According to a press release, the new product combines the concepts of Split Dollar arrangements and Buy-Sell planning, to allow each owner to own the life insurance policy (and its cash value) on his or her life, while insuring against the loss of business due to another owner’s death. In a traditional cross-purchase buy-sell agreement, one business owner purchases a life insurance policy on the other owners to be able to purchase the business shares of the other owner at the time of his or her death.
The new product, according to the press release, eliminates the disadvantages of traditional buy-sell plans such as:
- the owners do not own a policy on their own life.
- at retirement, the owners must transfer the policies to the insureds, creating tax issues.
- in the case of more than two owners, each owner must purchase a separate policy for each of the other owners.
With the cross-endorsement buy-sell plan, because each business owner owns his or her own policy, he or she can also use the policy to fund a lifetime buyout of the business due to disability, for retirement income, or estate planning, the press release said. Even if there are multiple owners, each owner only has to buy one policy.
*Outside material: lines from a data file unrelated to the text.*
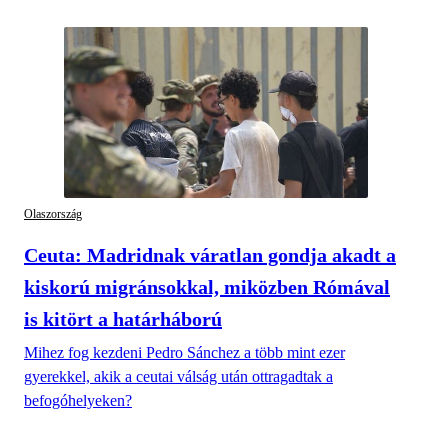
Olaszország
Ceuta: Madridnak váratlan gondja akadt a
kiskorú migránsokkal, miközben Rómával
is kitört a határháború
Mihez fog kezdeni Pedro Sánchez a több mint ezer
gyerekkel, akik a ceutai válság után ottragadtak a
befogóhelyeken?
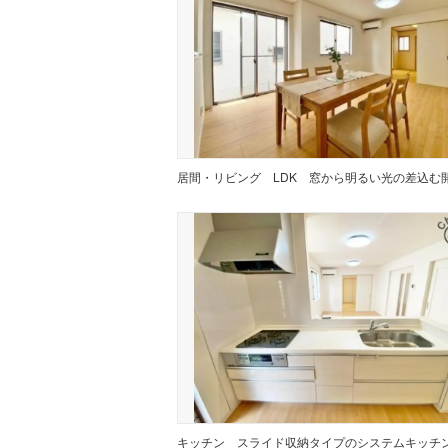
居間・リビング
キッチン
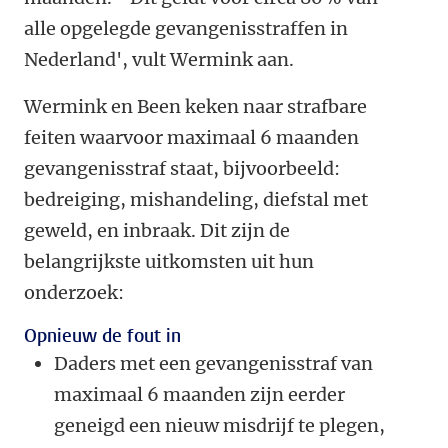
alle opgelegde gevangenisstraffen in
Nederland', vult Wermink aan.
Wermink en Been keken naar strafbare
feiten waarvoor maximaal 6 maanden
gevangenisstraf staat, bijvoorbeeld:
bedreiging, mishandeling, diefstal met
geweld, en inbraak.
Dit zijn de
belangrijkste uitkomsten uit hun
onderzoek:
Opnieuw de fout in
Daders met een gevangenisstraf van
maximaal 6 maanden zijn eerder
geneigd een nieuw misdrijf te plegen,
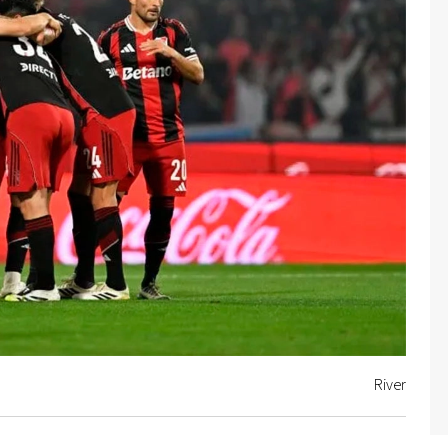
River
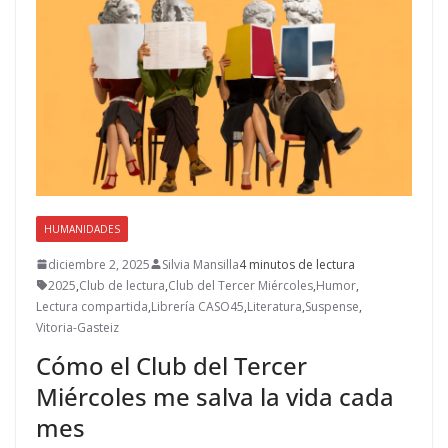
HUMANIDADES
diciembre 2, 2025
Silvia Mansilla
4 minutos de lectura
2025
,
Club de lectura
,
Club del Tercer Miércoles
,
Humor
,
Lectura compartida
,
Librería CASO45
,
Literatura
,
Suspense
,
Vitoria-Gasteiz
Cómo el Club del Tercer
Miércoles me salva la vida cada
mes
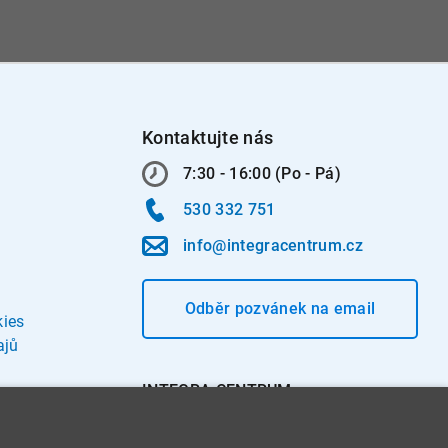
Kontaktujte nás
7:30 - 16:00 (Po - Pá)
530 332 751
info@integracentrum.cz
Odběr pozvánek
na email
kies
ajů
INTEGRA CENTRUM s.r.o.
Jabloňová 662/7
621 00 Brno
As part of the new product launch, John Hancock is also releasing a new John Hancock Solutions module to illustrate the cross-endorsement buy-sell plan along with marketing materials to complement the illustrations. Using summaries, flowcharts, and graphs, producers can familiarize clients with the cross-endorsement buy-sell plan concept, and then present data and calculations illustrating a client’s specific situation for those clients who are interested in purchasing the product, the announcement said.